Home Research & Education “Additive Manufacturing Center” opened at TU Darmstadt

“Additive Manufacturing Center” opened at TU Darmstadt

After almost two years of construction, the Additive Manufacturing Center (AMC) at TU Darmstadt starts operations. The new center for technology and knowledge transfer was officially opened today. In the future, it will act as a central point of contact for industry and business for questions and expertise related to additive manufacturing, also known as 3D printing.

To fulfill this mission, 13 departments at TU Darmstadt from the fields of mechanical engineering, materials science, civil and environmental engineering, and law and economics have organized themselves into a joint project.
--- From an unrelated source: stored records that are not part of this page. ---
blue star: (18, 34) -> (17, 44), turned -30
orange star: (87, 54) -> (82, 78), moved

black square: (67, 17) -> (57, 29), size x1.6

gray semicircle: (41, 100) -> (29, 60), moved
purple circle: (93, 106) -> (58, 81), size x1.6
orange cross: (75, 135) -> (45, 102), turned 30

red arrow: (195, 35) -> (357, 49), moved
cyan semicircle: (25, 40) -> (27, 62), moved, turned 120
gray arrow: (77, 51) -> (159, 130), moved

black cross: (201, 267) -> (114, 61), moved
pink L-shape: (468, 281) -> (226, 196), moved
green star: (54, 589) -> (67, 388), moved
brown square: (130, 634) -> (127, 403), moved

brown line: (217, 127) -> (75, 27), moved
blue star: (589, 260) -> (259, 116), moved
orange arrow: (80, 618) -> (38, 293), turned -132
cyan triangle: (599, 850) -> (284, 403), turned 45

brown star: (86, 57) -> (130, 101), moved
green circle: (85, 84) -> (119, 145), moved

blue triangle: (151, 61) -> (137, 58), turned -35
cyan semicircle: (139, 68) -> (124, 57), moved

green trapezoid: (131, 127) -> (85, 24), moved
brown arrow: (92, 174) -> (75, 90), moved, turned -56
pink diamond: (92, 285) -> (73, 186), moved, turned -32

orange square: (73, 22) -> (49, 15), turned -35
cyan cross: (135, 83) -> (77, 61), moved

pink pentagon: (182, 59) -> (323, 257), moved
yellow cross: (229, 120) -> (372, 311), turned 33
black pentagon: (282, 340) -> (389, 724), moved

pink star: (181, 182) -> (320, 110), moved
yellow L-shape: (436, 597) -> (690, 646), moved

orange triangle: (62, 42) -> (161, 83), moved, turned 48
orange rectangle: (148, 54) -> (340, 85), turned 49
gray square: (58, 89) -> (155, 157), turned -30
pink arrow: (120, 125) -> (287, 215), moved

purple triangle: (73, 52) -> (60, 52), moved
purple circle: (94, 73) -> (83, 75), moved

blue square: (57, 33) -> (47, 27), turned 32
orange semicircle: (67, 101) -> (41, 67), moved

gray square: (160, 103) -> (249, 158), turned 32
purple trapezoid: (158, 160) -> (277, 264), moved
“With the Additive Manufacturing Center (AMC), we are opening a place of lived cooperation and a place of innovation,” said TU President Professor Tanja Brühl. “Potentials of interdisciplinary research and new technologies will be made available for application, especially by small and medium-sized enterprises. Along the entire digital process chain from product creation to recycling, the AMC enables close cooperation and co-production between science and industry – in line with TU Darmstadt’s xchange philosophy.”

The new technology center features the latest equipment and software for additive manufacturing, including advanced 3D printers, CAD software and other state-of-the-art tools. A unique feature is that the entire manufacturing process chain – starting with the raw materials, through component design and the printing process, right up to quality control – is represented in one building. This allows both students and industry employees to gain hands-on experience with the latest technologies and techniques in the field of digitally supported manufacturing chains.

The innovative AMC will offer high-quality training workshops and provide cooperation opportunities. In this way, regional medium-sized companies in particular will gain access to the scientific and technological potential of TU Darmstadt in newly developed additive manufacturing processes.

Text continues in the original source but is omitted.